= PROVIDED MATERIAL =
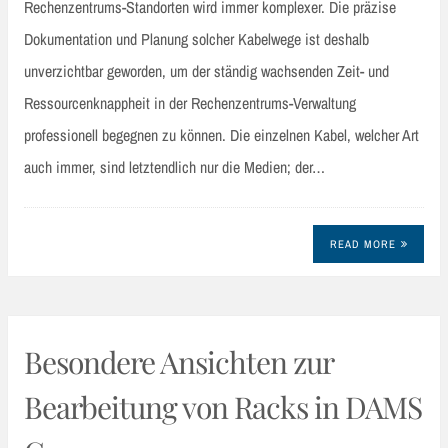
Rechenzentrums-Standorten wird immer komplexer. Die präzise
Dokumentation und Planung solcher Kabelwege ist deshalb
unverzichtbar geworden, um der ständig wachsenden Zeit- und
Ressourcenknappheit in der Rechenzentrums-Verwaltung
professionell begegnen zu können. Die einzelnen Kabel, welcher Art
auch immer, sind letztendlich nur die Medien; der…
READ MORE
Besondere Ansichten zur
Bearbeitung von Racks in DAMS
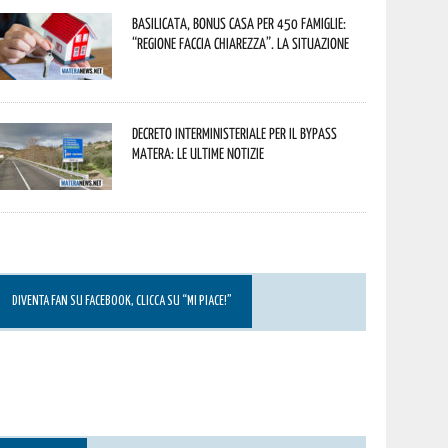
Basilicata, Bonus casa per 450 famiglie:
“Regione faccia chiarezza”. La situazione
Decreto interministeriale per il Bypass
Matera: le ultime notizie
DIVENTA FAN SU FACEBOOK, CLICCA SU “MI PIACE!”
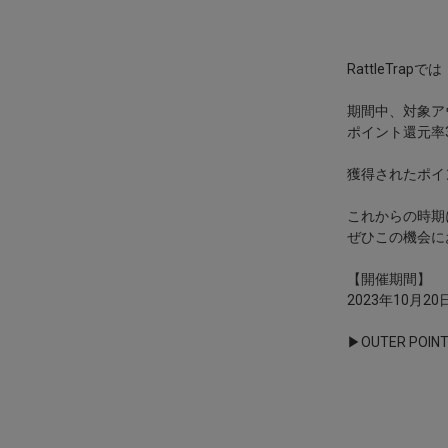
RattleTrap
期間中、対象ア
ポイント還元率
獲得されたポイ
これからの時期
ぜひこの機会に
【開催期間】
2023年10月20
▶OUTER POI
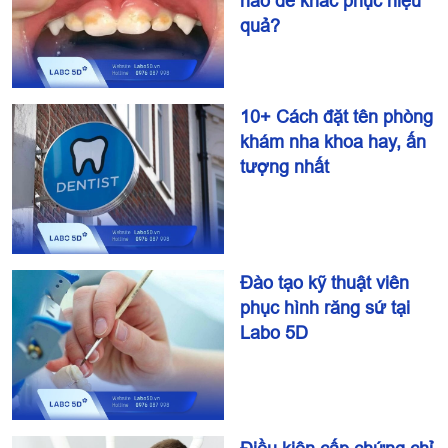
nào để khắc phục hiệu
quả?
10+ Cách đặt tên phòng
khám nha khoa hay, ấn
tượng nhất
Đào tạo kỹ thuật viên
phục hình răng sứ tại
Labo 5D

= WHAT YOU SHOULD DO =
Make a word-for-word copy of the entries, without any pictures.

= EXERCISE OUTPUT =
Rechenzentrums-Standorten wird immer komplexer. Die präzise
Dokumentation und Planung solcher Kabelwege ist deshalb
unverzichtbar geworden, um der ständig wachsenden Zeit- und
Ressourcenknappheit in der Rechenzentrums-Verwaltung
professionell begegnen zu können. Die einzelnen Kabel, welcher Art
auch immer, sind letztendlich nur die Medien; der…
READ MORE
Besondere Ansichten zur
Bearbeitung von Racks in DAMS
Basilicata, Bonus casa per 450 famiglie:
“Regione faccia chiarezza”. La situazione
Decreto interministeriale per il Bypass
Matera: le ultime notizie
DIVENTA FAN SU FACEBOOK, CLICCA SU “MI PIACE!”
RattleTrap
期間中、対象ア
ポイント還元率
獲得されたポイ
これからの時期
ぜひこの機会に
【開催期間】
2023年10月20
▶OUTER POI
nào để khắc phục hiệu
quả?
10+ Cách đặt tên phòng
khám nha khoa hay, ấn
tượng nhất
Đào tạo kỹ thuật viên
phục hình răng sứ tại
Labo 5D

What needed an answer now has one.